Closest does not necessarily mean 'fastest'. And not all mirrors support rsync.
I'm looking at the mirrors page, put how to choose?
Look at the sites that list rsync and then look at the ones that have the highest bandwidth. Then read the comments on the far right.
The FedoraUnity Fedora 9 everything spins are 24 CDs or 4 DVDs. So if that is what you intend to do you have a lot to download. I still don't understand why.
You do understand how rsync works correct? The first time you download *everything* you will do just that. Download *everything*. And since the 'everything' folder does not change you will not get anything new from there.
The only folder that would change for you is the Fedora 9 updates folder.
On Sun, 2008-06-22 at 08:32 -0400, David Boles wrote:
Frank Murphy wrote:
On Sun, 2008-06-22 at 08:07 -0400, David Boles wrote:
Frank Murphy wrote:
How do you know the correct mirrors for rsync a local repo. Is it by the biggest bandwidth one chooses, or just the closest geographically?
Closest does not necessarily mean 'fastest'. And not all mirrors support rsync.
I'm looking at the mirrors page, put how to choose?
Look at the sites that list rsync and then look at the ones that have the highest bandwidth. Then read the comments on the far right.
The FedoraUnity Fedora 9 everything spins are 24 CDs or 4 DVDs. So if that is what you intend to do you have a lot to download. I still don't understand why.
You do understand how rsync works correct? The first time you download *everything* you will do just that. Download *everything*. And since the 'everything' folder does not change you will not get anything new from there.
The only folder that would change for you is the Fedora 9 updates folder.
I'm looking into rsync on the centos list (which I've joined) to get some pointers in case it's a tweaked verison for it. To use maybe excludes if possible for packages that would never be in use here (home-lan).
Frank
On Sun, Jun 22, 2008 at 13:13:29 +0100, Frank Murphy frankly3d-fedoracore@utvinternet.com wrote:
On Sun, 2008-06-22 at 08:07 -0400, David Boles wrote:
Frank Murphy wrote:
How do you know the correct mirrors for rsync a local repo. Is it by the biggest bandwidth one chooses, or just the closest geographically?
Closest does not necessarily mean 'fastest'. And not all mirrors support rsync.
I'm looking at the mirrors page, put how to choose?
That depends on what you need. First off they need to mirroring what you need. The various mirrors mirror different subsets of Fedora stuff. You also may care about how up to date the mirrors are. Some are better than daily, others seem to do updates on the order of weekly. Also you may care about bandwidth if you need downloads to occur rapidly. You also probably want to get data from a mirror that is geographicly close as that is likely to be more efficient. Another consideration is using internet2. If you are at an internet2 site, you probably want to pull from a mirror on internet2. And lastly, mirrors provide data by rsync, ftp and/or http, but many only provide data via a subset of those protocols.

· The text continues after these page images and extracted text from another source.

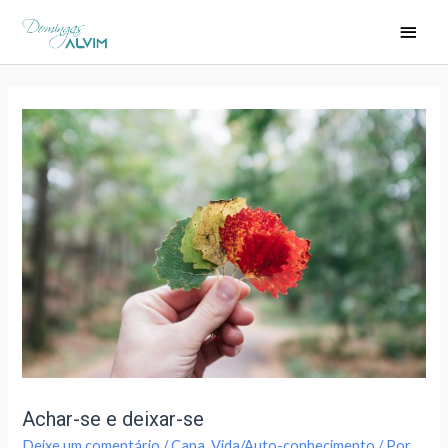
Achar-se e deixar-se
Deixe um comentário
/
Capa
,
Vida/Auto-conhecimento
/ Por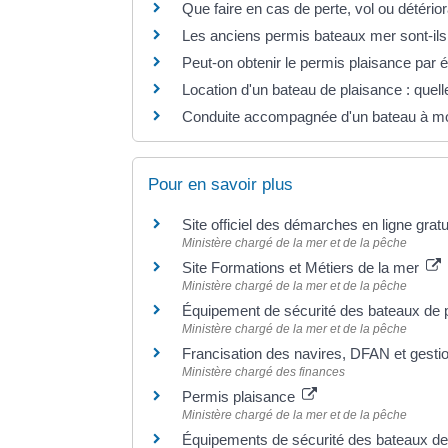
Que faire en cas de perte, vol ou détério
Les anciens permis bateaux mer sont-ils
Peut-on obtenir le permis plaisance par 
Location d'un bateau de plaisance : quell
Conduite accompagnée d'un bateau à mote
Pour en savoir plus
Site officiel des démarches en ligne gr
Ministère chargé de la mer et de la pêche
Site Formations et Métiers de la mer
Ministère chargé de la mer et de la pêche
Équipement de sécurité des bateaux de p
Ministère chargé de la mer et de la pêche
Francisation des navires, DFAN et gesti
Ministère chargé des finances
Permis plaisance
Ministère chargé de la mer et de la pêche
Équipements de sécurité des bateaux d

On Sun, 2008-06-22 at 12:55 +0100, Frank Murphy wrote:
How do you know the correct mirrors for rsync a local repo. Is it by the biggest bandwidth one chooses, or just the closest geographically?
Hi Frank,
What I did was go through all the mirrored sites (at least the ones geographically closer, as in north america, south america, etc..) and tried rsync to see which ones allowed it. Then those that did, I just did a quick test to see how fast the downloads were (of course, they could be faster or slower at different times, but you get an idea). Once you have the fastest, setup your script/whatever to use that mirror and start your download. If your going to rsync updates/testing/rawhide then you might want to check into that mirror or another (email the admins of the server) and see how often they sync up so you can set yours around that.